Müvekkilinin olay gecesi nerede olduğunu açık bir şekilde belirttiğine dikkat çeken avukat, beyanlarını doğrulayacak şekilde dinlenen tanıkların beyanlarının da bu doğrultuda olduğunun altını çizdi. Avukat, “Dinlenen tanıklardan Dümez soyisimli maktulün akrabası da müvekkilin beyanını doğrulamıştır. Tanık M.D. de olay gecesi müvekkili kahvede gördüğünü beyan etmiştir. Dosya içerisinde yer alan belgeler müvekkilin nerede öldürüldüğü hususunda bilgiler vermektedir. Maktul çocuğun en son nerede olduğu ortadadır. Katılan taraf diğer sanıklara soru yöneltmeyip müvekkile yönelik sürekli sorular sorulmuştur. Bu vahşice işlenen bir cinayettir. Tek bir şahsın işleyebileceği bir cinayet değildir. Maktulün bulunduğu yerde kan yoktur.
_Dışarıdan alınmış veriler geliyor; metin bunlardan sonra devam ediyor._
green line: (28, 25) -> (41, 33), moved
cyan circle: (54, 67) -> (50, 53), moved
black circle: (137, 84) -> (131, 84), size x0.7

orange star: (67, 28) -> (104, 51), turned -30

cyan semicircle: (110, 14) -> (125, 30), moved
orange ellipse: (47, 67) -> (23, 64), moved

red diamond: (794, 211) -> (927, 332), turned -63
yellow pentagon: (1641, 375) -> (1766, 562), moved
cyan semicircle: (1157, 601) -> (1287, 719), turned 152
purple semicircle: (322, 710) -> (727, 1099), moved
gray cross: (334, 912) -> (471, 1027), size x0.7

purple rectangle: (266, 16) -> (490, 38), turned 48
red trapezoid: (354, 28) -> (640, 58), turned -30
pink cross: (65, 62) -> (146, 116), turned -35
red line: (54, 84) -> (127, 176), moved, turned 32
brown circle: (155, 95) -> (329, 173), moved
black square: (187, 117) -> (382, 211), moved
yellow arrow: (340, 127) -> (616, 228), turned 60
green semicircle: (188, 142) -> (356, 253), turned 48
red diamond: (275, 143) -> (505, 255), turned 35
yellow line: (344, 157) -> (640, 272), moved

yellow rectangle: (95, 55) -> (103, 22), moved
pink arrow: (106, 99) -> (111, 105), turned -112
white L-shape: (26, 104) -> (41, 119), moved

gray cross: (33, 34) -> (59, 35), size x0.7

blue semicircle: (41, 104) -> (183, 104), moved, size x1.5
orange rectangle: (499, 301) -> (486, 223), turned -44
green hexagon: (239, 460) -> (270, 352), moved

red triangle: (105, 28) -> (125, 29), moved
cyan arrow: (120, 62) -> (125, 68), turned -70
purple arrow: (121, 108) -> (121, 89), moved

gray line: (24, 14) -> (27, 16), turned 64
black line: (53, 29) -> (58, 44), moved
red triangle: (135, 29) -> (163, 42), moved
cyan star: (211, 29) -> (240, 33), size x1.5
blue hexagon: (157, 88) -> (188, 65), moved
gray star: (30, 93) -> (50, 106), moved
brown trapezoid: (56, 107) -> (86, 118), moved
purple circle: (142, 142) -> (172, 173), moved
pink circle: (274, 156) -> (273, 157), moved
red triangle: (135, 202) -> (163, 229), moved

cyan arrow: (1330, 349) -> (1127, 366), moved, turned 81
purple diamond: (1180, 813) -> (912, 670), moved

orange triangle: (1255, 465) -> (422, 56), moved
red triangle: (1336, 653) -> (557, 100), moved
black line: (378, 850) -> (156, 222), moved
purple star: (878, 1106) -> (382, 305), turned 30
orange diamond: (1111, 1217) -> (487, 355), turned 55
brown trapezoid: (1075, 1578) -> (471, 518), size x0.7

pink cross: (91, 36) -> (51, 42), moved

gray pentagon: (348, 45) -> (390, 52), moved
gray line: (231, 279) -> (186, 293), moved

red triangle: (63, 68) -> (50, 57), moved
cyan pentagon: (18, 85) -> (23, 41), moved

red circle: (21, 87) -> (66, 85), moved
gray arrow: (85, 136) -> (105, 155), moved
Kabul etmemekle birlikte müvekkilin olsa olsa suçu bildirmemeden hüküm kurulması gerekir” diyerek müvekkillerinin beraatını istedi.
 
Katılan Aile ve Sosyal Hizmetler Bakanlığı vekili de sanıklardan şikâyetçi olduklarını kaydetti.
 
20 yıl hapis cezası
 
Mahkeme tutuksuz yargılanan SSÇ’nin üzerine atılı suç olan “çocuğu kasten öldürmek” suçlamasıyla “suçun işleniş biçimi, suçun işlenmesinde kullanılan araç, suç konusunun önem ve değeri, sucun işlendiği zaman ve yer, fiilin diğer özellikleri ve tehlikenin ağırlığı göz önüne alındığında takdiren ağırlaştırılmış müebbet hapis cezası ile cezalandırılmasına” karar verdi. Mahkeme SSÇ’nin suç tarihindeki yaşı 18 yaşından küçük olduğu için 3’te 1 indirim yaparak 20 yıl hapis cezası verdi.
 
Mahkeme heyeti ayrıca Hüsnügül Taş ve Veysi Taş’ın üzerlerine atılı suçtan kesin ve somut delil bulunmadığından ayrı ayrı beraatlarına karar verdi.